▶ **DESCRIPTION OF THE TASK**
Copy out exactly the lines below that run from the one holding "PNUMA, Propuesta de Ley Básica de protección" to the one holding "edición, Editorial Dalloz-Sirey, Paris, 2003.", keeping both of those lines and no others.

▶ **WORKING DATA**
****************************************
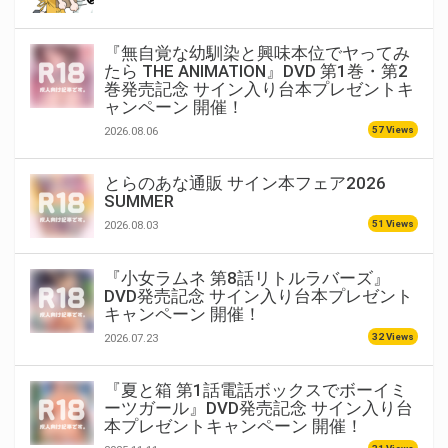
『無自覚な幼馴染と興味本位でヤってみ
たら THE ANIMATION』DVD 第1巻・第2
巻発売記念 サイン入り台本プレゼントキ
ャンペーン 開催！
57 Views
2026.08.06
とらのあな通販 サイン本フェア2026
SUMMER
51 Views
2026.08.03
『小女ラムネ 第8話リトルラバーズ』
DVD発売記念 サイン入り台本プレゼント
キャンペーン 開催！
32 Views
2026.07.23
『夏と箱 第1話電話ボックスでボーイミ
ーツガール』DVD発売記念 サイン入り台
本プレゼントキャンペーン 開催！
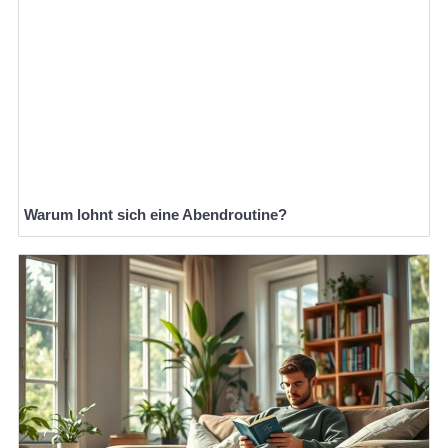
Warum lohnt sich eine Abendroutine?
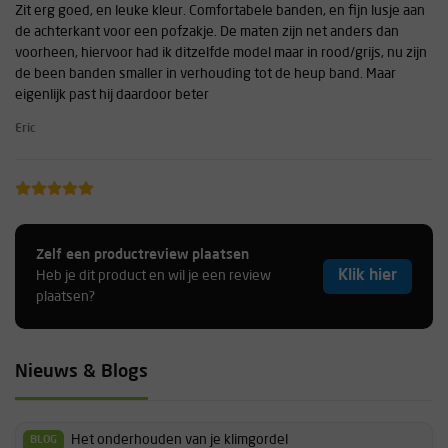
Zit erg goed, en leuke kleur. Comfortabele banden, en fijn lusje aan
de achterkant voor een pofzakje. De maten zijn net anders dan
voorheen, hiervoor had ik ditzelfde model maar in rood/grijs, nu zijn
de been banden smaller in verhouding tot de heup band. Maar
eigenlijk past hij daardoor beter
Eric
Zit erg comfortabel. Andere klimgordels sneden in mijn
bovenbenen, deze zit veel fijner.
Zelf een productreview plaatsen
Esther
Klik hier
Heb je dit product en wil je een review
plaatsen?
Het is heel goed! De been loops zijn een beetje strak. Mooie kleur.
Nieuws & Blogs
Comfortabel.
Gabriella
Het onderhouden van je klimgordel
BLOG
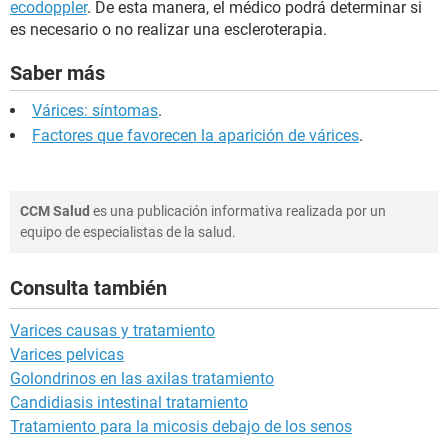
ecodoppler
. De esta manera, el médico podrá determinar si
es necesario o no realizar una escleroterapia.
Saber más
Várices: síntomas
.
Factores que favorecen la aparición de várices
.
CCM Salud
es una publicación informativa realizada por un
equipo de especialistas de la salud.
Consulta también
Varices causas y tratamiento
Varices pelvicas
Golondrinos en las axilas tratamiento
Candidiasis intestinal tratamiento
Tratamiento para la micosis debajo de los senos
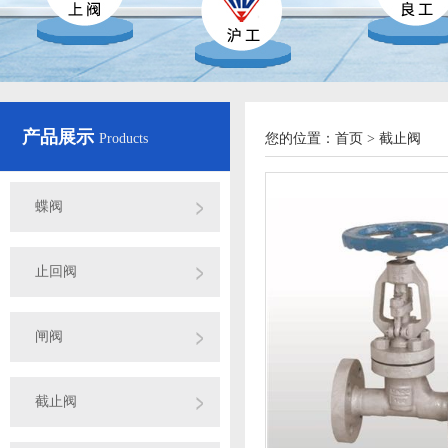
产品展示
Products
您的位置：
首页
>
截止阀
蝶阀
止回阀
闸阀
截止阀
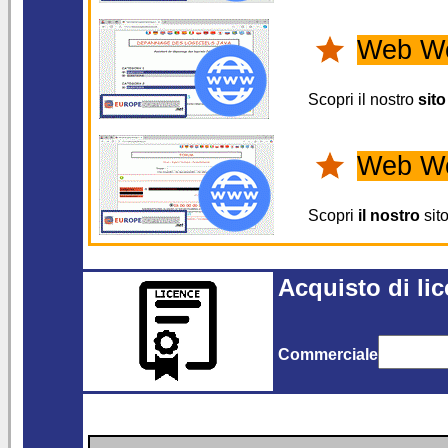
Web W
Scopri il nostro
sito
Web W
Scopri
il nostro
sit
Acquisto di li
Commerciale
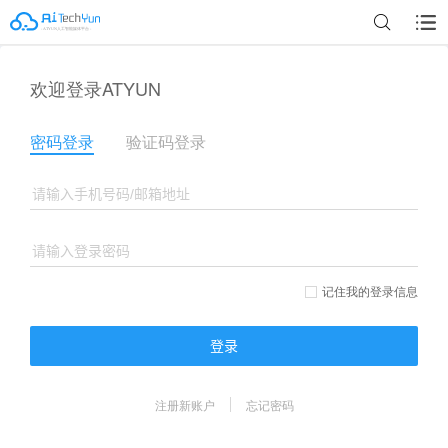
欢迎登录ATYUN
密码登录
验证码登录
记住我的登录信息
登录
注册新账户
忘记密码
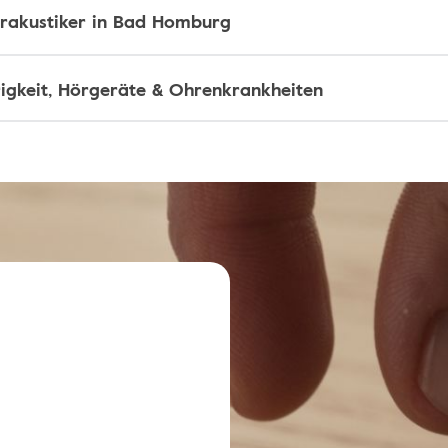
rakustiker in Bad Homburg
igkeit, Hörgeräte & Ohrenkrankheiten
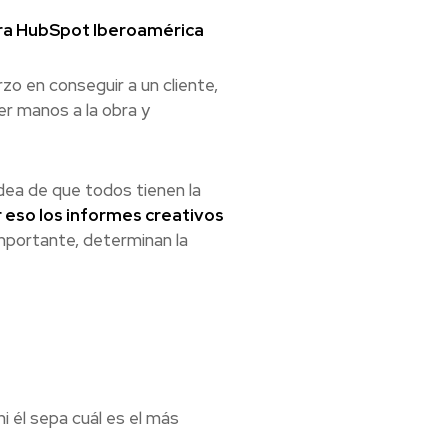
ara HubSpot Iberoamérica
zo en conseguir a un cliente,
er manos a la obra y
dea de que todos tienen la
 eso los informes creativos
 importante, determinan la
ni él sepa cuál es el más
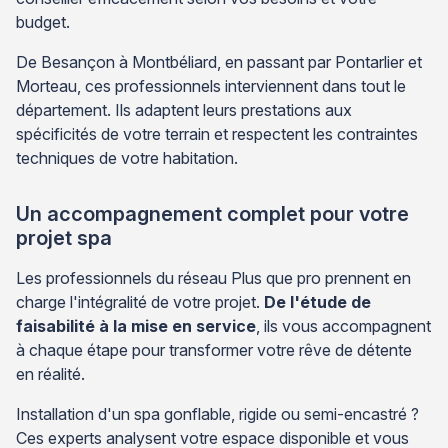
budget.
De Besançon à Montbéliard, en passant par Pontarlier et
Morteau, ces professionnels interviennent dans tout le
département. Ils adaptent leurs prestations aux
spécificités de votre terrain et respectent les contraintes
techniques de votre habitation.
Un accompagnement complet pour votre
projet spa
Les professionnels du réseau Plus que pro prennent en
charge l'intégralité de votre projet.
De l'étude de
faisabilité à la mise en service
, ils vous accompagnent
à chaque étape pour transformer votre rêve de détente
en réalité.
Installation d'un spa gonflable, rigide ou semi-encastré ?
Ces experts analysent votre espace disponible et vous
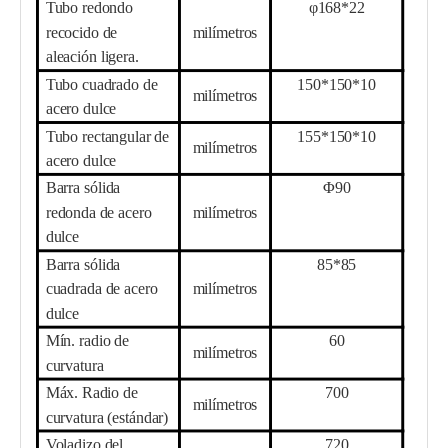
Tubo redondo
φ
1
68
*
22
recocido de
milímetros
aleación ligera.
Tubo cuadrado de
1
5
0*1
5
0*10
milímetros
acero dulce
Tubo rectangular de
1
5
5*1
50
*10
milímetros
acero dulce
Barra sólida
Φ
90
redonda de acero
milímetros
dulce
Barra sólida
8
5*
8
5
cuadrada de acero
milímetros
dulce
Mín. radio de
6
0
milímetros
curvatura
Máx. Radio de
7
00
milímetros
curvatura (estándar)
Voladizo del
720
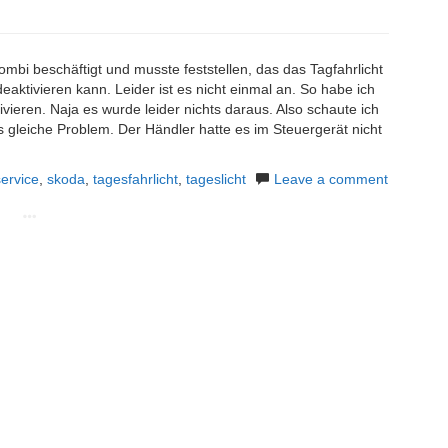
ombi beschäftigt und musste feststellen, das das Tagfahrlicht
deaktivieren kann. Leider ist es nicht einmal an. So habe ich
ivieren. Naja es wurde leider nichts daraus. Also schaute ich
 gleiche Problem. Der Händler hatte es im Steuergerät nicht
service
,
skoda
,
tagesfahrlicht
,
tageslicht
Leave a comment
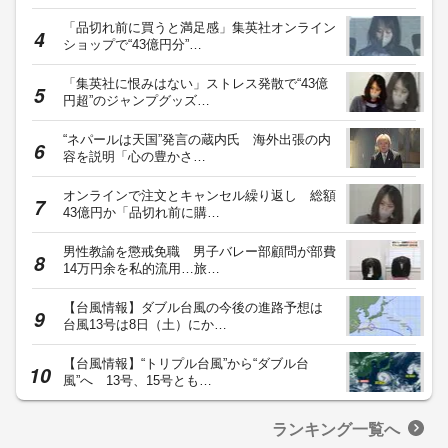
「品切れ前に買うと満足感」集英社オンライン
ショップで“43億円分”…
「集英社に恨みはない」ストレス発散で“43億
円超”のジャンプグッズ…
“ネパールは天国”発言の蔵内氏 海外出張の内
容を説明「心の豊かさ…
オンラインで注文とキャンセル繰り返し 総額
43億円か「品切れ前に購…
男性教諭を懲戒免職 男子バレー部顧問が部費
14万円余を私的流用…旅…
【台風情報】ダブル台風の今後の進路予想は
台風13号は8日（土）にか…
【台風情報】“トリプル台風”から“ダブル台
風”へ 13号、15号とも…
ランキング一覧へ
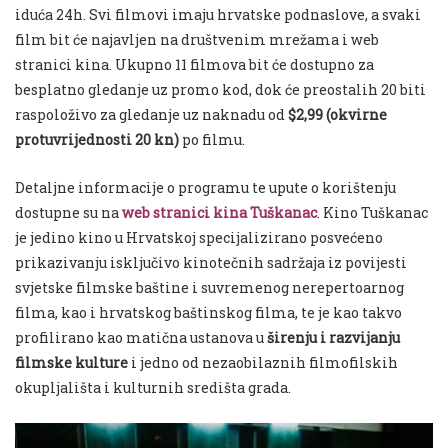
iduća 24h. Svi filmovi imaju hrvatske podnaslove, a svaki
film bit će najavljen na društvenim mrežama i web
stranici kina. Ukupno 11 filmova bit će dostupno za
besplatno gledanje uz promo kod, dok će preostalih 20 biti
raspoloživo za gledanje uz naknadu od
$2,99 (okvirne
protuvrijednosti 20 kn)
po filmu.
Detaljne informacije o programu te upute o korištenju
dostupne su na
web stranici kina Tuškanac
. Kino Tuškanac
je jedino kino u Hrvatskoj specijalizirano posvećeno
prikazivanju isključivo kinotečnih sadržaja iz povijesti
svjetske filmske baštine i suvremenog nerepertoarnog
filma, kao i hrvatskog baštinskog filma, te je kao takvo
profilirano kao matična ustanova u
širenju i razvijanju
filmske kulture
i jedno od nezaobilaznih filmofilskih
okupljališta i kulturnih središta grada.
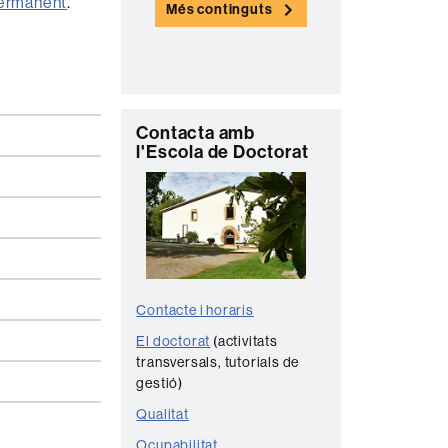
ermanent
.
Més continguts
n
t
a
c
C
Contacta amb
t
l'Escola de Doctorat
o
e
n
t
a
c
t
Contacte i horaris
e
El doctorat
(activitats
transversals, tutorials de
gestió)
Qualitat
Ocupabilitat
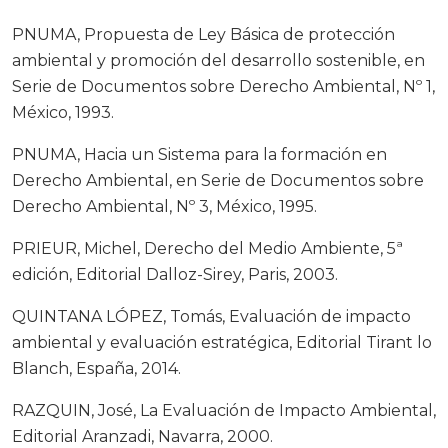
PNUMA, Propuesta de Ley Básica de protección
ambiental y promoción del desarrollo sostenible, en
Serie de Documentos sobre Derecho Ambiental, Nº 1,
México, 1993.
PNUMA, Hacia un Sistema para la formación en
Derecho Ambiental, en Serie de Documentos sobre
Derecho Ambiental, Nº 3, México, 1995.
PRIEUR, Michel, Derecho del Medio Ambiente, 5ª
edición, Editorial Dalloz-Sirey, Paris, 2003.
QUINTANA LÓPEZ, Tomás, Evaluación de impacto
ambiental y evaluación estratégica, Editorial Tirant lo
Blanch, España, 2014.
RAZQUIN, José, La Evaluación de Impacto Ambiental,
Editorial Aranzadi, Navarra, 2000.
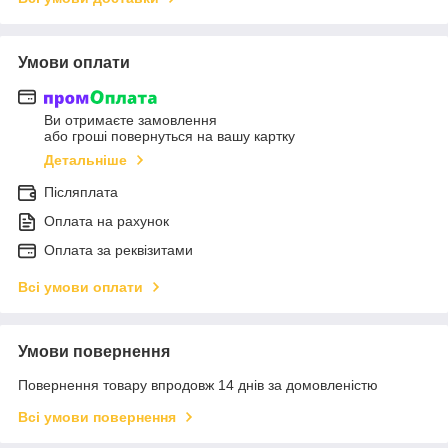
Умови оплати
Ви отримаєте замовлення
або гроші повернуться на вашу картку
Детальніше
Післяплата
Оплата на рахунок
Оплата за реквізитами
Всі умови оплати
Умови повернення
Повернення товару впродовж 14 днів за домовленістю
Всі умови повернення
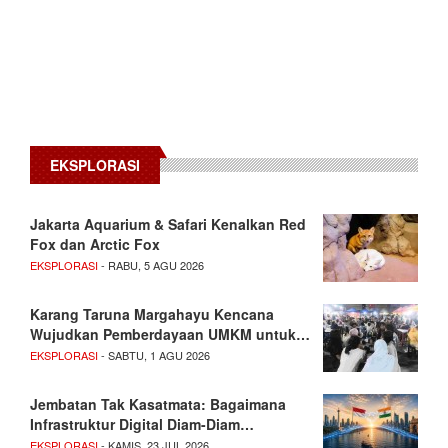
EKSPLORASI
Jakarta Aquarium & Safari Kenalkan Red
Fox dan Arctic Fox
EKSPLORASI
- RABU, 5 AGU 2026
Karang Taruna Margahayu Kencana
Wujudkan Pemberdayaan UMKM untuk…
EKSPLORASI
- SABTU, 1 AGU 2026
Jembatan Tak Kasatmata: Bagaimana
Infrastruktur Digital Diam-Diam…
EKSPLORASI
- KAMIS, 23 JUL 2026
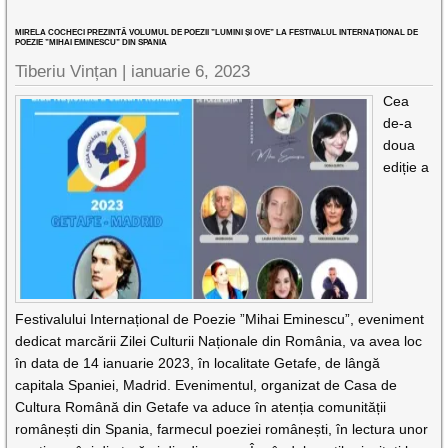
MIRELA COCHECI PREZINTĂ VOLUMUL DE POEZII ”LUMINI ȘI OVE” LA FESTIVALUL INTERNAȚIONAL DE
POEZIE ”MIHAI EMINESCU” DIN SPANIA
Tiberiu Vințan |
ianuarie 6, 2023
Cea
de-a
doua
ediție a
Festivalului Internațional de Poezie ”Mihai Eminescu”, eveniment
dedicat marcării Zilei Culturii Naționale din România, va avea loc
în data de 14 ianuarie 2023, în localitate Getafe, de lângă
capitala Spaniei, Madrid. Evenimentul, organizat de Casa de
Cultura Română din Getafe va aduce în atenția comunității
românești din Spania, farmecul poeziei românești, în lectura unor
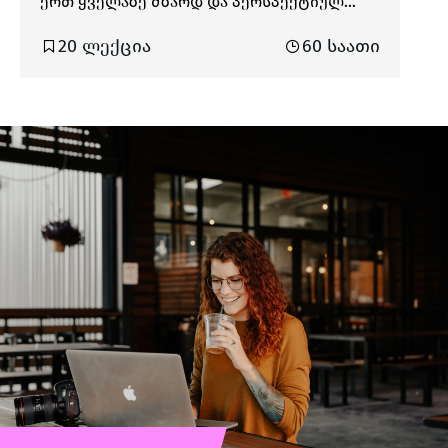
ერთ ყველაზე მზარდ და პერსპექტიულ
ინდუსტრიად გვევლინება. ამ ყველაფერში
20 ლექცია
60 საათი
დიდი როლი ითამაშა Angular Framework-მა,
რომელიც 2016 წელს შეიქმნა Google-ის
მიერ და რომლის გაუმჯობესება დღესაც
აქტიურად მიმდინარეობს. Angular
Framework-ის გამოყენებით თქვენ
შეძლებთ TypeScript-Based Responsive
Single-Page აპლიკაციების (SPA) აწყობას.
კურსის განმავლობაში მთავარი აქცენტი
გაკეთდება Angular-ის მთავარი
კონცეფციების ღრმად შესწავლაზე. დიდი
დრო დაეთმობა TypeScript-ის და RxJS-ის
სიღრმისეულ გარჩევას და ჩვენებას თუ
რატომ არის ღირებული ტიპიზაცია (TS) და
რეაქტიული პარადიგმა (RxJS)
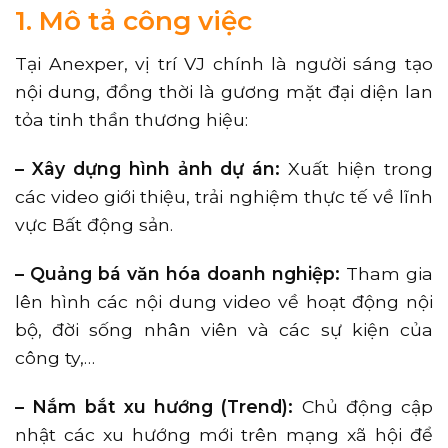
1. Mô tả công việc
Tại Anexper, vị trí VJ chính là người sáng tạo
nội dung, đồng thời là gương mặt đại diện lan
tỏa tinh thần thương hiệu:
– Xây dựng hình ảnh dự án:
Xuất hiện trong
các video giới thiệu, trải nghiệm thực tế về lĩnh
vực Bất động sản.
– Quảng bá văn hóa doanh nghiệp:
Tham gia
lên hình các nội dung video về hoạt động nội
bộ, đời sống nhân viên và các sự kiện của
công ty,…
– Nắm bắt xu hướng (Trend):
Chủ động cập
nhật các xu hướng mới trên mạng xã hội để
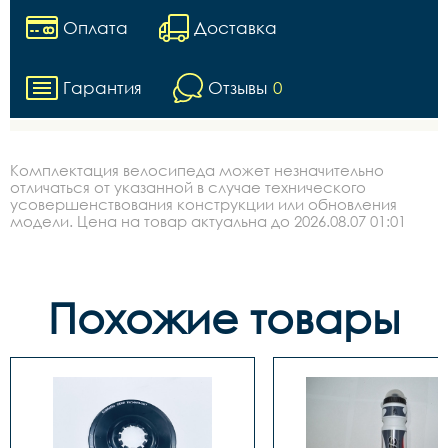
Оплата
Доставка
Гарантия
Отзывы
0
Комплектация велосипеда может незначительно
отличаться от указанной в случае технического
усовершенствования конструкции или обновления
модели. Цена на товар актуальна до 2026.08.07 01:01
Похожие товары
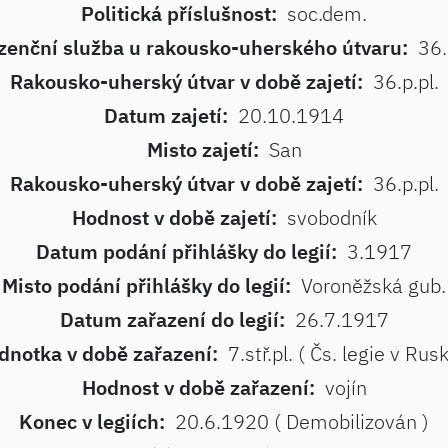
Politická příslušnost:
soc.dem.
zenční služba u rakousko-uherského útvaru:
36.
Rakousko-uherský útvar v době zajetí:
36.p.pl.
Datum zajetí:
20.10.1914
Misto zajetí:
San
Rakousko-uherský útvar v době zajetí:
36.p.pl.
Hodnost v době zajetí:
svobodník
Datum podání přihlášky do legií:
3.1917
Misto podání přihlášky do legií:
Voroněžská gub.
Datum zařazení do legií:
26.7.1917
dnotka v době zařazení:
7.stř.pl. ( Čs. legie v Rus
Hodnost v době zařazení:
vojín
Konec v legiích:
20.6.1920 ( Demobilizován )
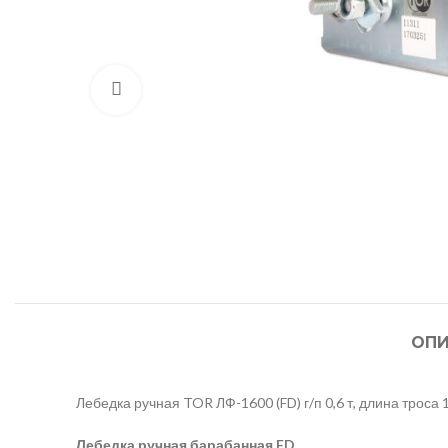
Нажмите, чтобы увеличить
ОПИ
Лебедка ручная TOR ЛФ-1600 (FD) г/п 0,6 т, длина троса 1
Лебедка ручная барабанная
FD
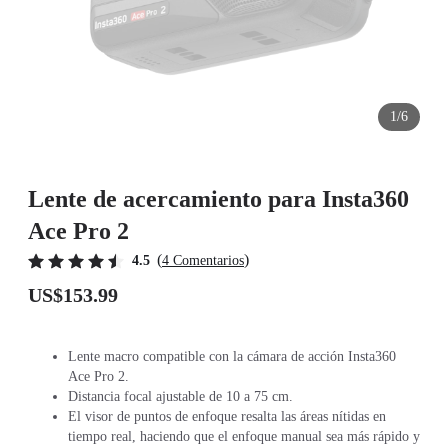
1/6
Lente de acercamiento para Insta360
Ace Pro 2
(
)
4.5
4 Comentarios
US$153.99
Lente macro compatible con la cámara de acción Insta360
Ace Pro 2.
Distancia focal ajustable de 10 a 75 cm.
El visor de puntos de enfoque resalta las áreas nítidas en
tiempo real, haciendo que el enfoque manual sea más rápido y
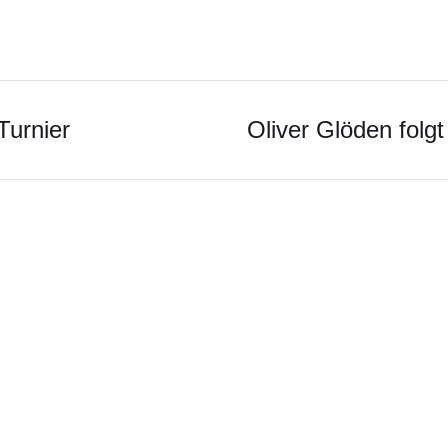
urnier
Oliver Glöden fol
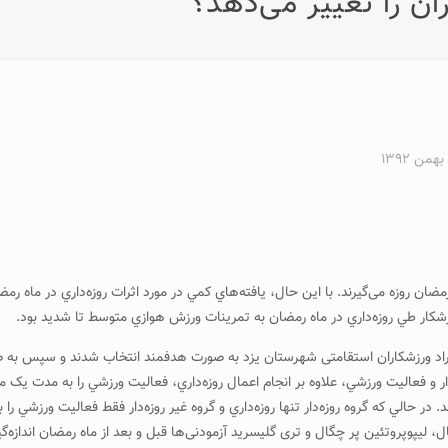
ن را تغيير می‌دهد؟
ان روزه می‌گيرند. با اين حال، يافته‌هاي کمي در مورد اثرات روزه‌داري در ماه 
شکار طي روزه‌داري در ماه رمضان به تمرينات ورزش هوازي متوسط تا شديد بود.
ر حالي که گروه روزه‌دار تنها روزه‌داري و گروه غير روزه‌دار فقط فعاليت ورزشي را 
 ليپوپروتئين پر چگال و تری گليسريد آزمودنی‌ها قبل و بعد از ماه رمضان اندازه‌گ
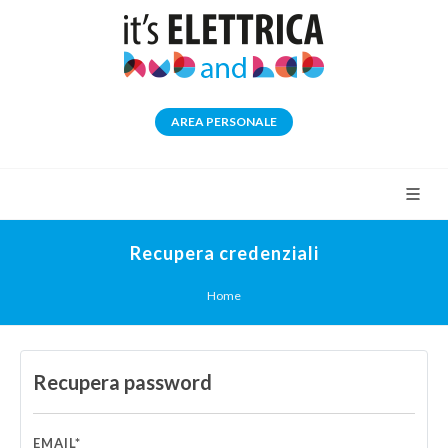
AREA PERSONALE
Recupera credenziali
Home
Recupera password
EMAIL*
****************************************
▶ **PROBLEM SOLUTION**
PNUMA, Propuesta de Ley Básica de protección
ambiental y promoción del desarrollo sostenible, en
Serie de Documentos sobre Derecho Ambiental, Nº 1,
México, 1993.
PNUMA, Hacia un Sistema para la formación en
Derecho Ambiental, en Serie de Documentos sobre
Derecho Ambiental, Nº 3, México, 1995.
PRIEUR, Michel, Derecho del Medio Ambiente, 5ª
edición, Editorial Dalloz-Sirey, Paris, 2003.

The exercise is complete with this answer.